Georg schlenderte durch die Taunusstraße. Alle paar Schritte blieb er stehen, um die Fassaden der Häuser mit den hohen Fenstern und die Eingangstüren zu den Höfen und Treppenhäusern zu betrachten. Die meisten Gebäude stammten aus der Gründerzeit, hier und da unterbrochen von moderneren Häusern, die nach dem Krieg eilends hochgezogen worden waren.

In dieser Straße war Georg aufgewachsen, hatte die Verfehlungen seiner Jugend erlebt und war im Torbogen der Nummer achtundzwanzig, die zwischen der Bäckerei Hefner und der Metzgerei Hock eingeklemmt war, erstmals geküsst worden. Von Sieglinde, Hefners Tochter, die zwei Jahre älter war als er, tief ausgeschnittene Pullover über ihren vollentwickelten Brüsten trug und ihre Hirschkuhaugen mit Lidschatten und Wimperntusche schminkte. "Gefällt es dir?", fragte sie mit verführerisch rauer Stimme und schob ihm ihre Zunge in den Mund. Ihre Küsse hatten seine Kindheit besiegelt: Noch vor Ende der Woche hatte er seine Ritterburg samt Vasallen-, Burgfräulein- und Pagenfiguren in eine Kiste gepackt und an den kleinen Krischan verschenkt, der an der Ecke Odenwaldstraße wohnte und nur wenig Spielzeug besaß, weil seine Eltern zu arm waren, ihm welches zu kaufen. "Du bist mein bester Freund", sagte der Junge mit glänzenden Augen, und Georg fühlte sich wie ein Held.

Sieglinde küsste ihn noch ein paarmal, erlaubte ihm sogar, seine Hände unter ihren Pullover und Büstenhalter zu schieben, was sie ihm mit einer sanften Massage dessen, was hinter seinem Hosenlatz augenblicklich den Aufstand probte, zurückgab. Aber danach war diese Affäre vorbei, weil sie an ihm das Interesse verloren hatte.

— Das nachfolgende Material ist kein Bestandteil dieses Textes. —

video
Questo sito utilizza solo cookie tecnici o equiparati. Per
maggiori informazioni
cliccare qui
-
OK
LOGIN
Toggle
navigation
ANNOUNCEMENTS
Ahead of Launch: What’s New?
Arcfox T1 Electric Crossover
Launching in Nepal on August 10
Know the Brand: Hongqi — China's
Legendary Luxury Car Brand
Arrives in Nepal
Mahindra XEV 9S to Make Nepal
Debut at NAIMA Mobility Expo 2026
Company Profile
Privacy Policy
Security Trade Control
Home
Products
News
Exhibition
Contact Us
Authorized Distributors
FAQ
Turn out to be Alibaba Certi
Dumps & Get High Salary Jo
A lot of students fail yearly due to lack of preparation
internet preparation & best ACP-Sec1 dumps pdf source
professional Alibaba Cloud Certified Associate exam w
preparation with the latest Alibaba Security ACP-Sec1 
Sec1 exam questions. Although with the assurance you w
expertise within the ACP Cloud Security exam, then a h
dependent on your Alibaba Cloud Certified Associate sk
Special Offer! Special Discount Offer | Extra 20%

Georg hatte lange überlegt, ob er in seine alte Straße zurückkehren solle und was es ihm bringen werde, Erinnerungen an die Kindheit und Jugend aufzuwärmen. Aber er wusste nicht, ob er nochmal die Gelegenheit bekäme, in die Stadt zu kommen. Alles sprach eher dafür, dass er nur diese eine Chance hatte.

Jetzt stand er vor der Nummer fünfunddreißig, und seine Brust durchfuhr ein Stich. Wie konnte er vergessen haben, was sich hier ereignet hatte? Plötzlich stand die Szenerie wieder vor seinen Augen, wie in Zeitlupe und bis ins Detail. Jetzt erinnerte er sich wieder, dass er damals von einem Ermittler befragt worden war, behutsam und im Beisein einer Betreuerin, denn er stand unter Schock und konnte nur Bruchstücke über das Erlebte stammeln, noch das Bild eines kleinen Jungen im Kopf, den er in den Arm genommen und ihm ein bisschen Geborgenheit gegeben hatte, ehe ihn die Mitarbeiter des Jugendamtes mitnahmen.

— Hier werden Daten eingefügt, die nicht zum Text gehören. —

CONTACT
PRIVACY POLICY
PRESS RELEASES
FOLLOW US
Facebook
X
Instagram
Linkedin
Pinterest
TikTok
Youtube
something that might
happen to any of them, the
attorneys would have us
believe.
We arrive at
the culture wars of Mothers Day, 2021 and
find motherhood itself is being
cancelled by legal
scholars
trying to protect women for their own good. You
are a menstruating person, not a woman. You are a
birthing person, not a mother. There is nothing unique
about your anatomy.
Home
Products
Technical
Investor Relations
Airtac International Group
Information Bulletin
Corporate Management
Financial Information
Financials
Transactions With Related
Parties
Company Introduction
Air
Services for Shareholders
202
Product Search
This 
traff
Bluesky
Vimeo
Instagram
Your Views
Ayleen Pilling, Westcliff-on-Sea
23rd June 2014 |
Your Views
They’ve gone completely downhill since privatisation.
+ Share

Georg war gerade von der Schule nach Hause gekommen, als ihm Florian schreiend entgegengelaufen kam, das Gesicht von Tränen überströmt, die Kleidung voller Blut. "Mama! Meine Mama!" Georg wollte ins Haus, um nach der Ursache von Florians Verzweiflung zu forschen, doch der Kleine hielt ihn zurück. "Papa hat Mama totgemacht. Mit einem Messer." Georg ging dennoch in die Wohnung. Dort lagen Florians Eltern, beide tot. Sein Vater hatte sich die Klinge selbst ins Herz gestoßen. Georg klingelte bei einem Mitbewohner, und der rief die Polizei.

Nummer vierundfünfzig. Britta. Georgs erste große Liebe. Sie wohnte im zweiten Stock, streng behütet von ihren Eltern. Von ihrem Fenster aus warf sie Georg Liebesbriefe nach unten, mit ein paar Münzen beschwert, damit sie genauer fielen. Von den Münzen kaufte er beim Italiener ein Eis in der Waffel, leckte es auf und phantasierte, es seien Brittas Nippel und ihre Muschi.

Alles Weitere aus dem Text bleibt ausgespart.